Question about channel_transpose in common_functions.py

Issue Type

Others

onnx2tf version number

1.1.25

Download URL for ONNX

gist for reproduction : https://colab.research.google.com/gist/Hyunseok-Kim0/d0aaf6e9ac6fbe461c5f2364db4bc0b2/onnx2tf_20221117.ipynb

Parameter Replacement JSON

N/A

Description

Purpose: Personal development
What: channel_transpose in common_functions.py is used in arithmetic operations like Add, Sub, Mul, etc. What is the main purpose of this function? When second input has more dimension, channel_transpose adds additional squeeze layer and changes the output shape, not vice versa.
Please see the gist (https://colab.research.google.com/gist/Hyunseok-Kim0/d0aaf6e9ac6fbe461c5f2364db4bc0b2/onnx2tf_20221117.ipynb). When the output of network is x = x + y, onnx and tflite has same output shape. Converted tflite has wrong shape for x = y + x.

ONNX	Correct tflite (x = x + y)	Wrong tflite (x = y + x)

Thanks. Please engage in a little discussion with me.

I am aware of that problem. However, I am struggling to implement a realistic measure.

This problem is especially common with Mul, Add, Sub, and Div. For example, the following Add operation pattern is available for the 4D NHWC / 5D NDHWC input. My implementation is still rough, so I have kept it simple with the idea of broadcasting the Y side or compressing the dimensions.

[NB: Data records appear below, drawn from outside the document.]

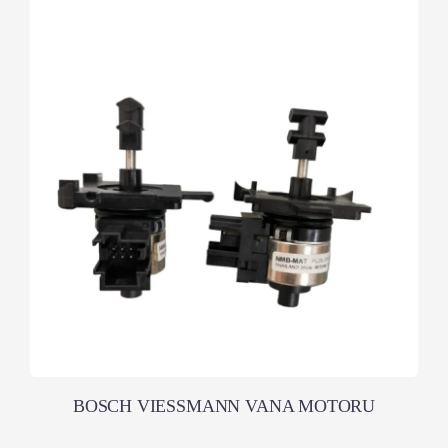
BOSCH VIESSMANN VANA MOTORU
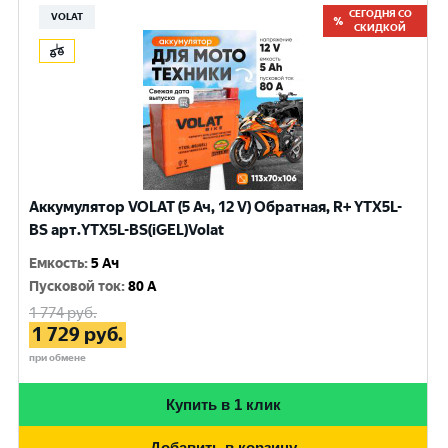
СЕГОДНЯ СО
VOLAT
СКИДКОЙ
Аккумулятор VOLAT (5 Ач, 12 V) Обратная, R+ YTX5L-
BS арт.YTX5L-BS(iGEL)Volat
Емкость
:
5 Ач
Пусковой ток
:
80 A
1 774
руб.
1 729
руб.
при обмене
Купить в 1 клик
Добавить в корзину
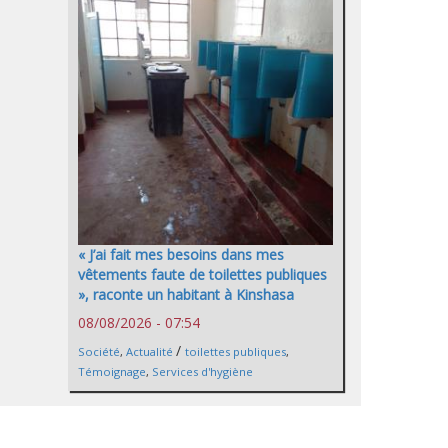
« J’ai fait mes besoins dans mes
vêtements faute de toilettes publiques
», raconte un habitant à Kinshasa
08/08/2026 - 07:54
/
Société
,
Actualité
toilettes publiques
,
Témoignage
,
Services d'hygiène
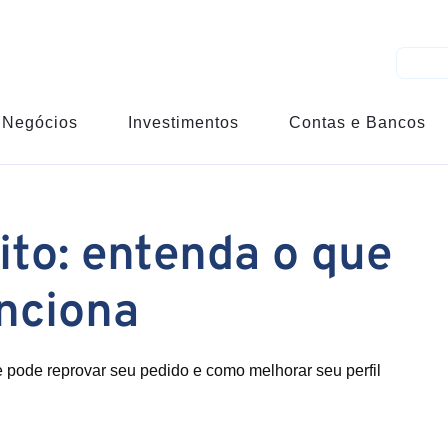
Negócios
Investimentos
Contas e Bancos
ito: entenda o que
unciona
e pode reprovar seu pedido e como melhorar seu perfil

All of the following Y expression patterns on ONNX need to be converted to NHWC for processing. Also, the example below is a very simple pattern that only needs to be broadcast with all 1's except for all but one dimension.

e.g.

pattern.1: X = [1,128,128,3] (TF input format), Y = [3] (3 channel constant of onnx)
pattern.2: X = [1,128,128,3] (TF input format), Y = [1,3,1,1] (NCHW constant of onnx)
pattern.3: X = [1,128,128,3] (TF input format), Y = [3,1,1] (CHW constant of onnx)
~~- pattern.4: X = [1,128,128,3] (TF input format), Y = [1,3] (NC constant of onnx)~~
~~- pattern.5: X = [1,128,128,3] (TF input format), Y = [3,128] (CH constant of onnx)~~
pattern.6: X = [1,128,128,3] (TF input format), Y = [1,3,128] (NCH constant of onnx)
pattern.7: X = [1,128,128,3] (TF input format), Y = [128,128] (HW constant of onnx)
pattern.8: X = [1,64,128,128,3] (TF input format), Y = [128,128] (HW constant of onnx)
pattern.9: X = [1,64,128,128,3] (TF input format), Y = [3] (3 channel constant of onnx)
pattern.10: X = [1,64,128,128,3] (TF input format), Y = [1,128] (CH constant of onnx)
pattern.11: X = [1,64,128,128,3] (TF input format), Y = [1,1,128,1] (DCHW constant of onnx)
~~- pattern.12: X = [1,64,128,128,3] (TF input format), Y = [64] (D constant of onnx)~~
pattern.13: X = [1,128,128,128,64] (TF input format), Y = [128] (? constant of onnx)
etc...

I have no idea how to successfully implement constant broadcasts in all dimensions up to xD, not just 2D to 5D. Right now I am forced to deal with only a limited pattern. Realistically, I believe we need to not only implement Numpy-style broadcasts, but also an implementation that mechanically reads the constants that assume NCHW format into NHWC format and then broadcasts them.

It is very easy to implement a simple broadcast.

Now I understood how difficult to solve this problem since there is no information to guess the order of tensor during conversion. However, Is comparing input and output shape between onnx and tensorflow not enough? Anyway the onnx model follows numpy broadcasting rule. In that case, the tensor shapes are compared from backward. It looks patterns like 4, 5, 12 cannot exist in onnx.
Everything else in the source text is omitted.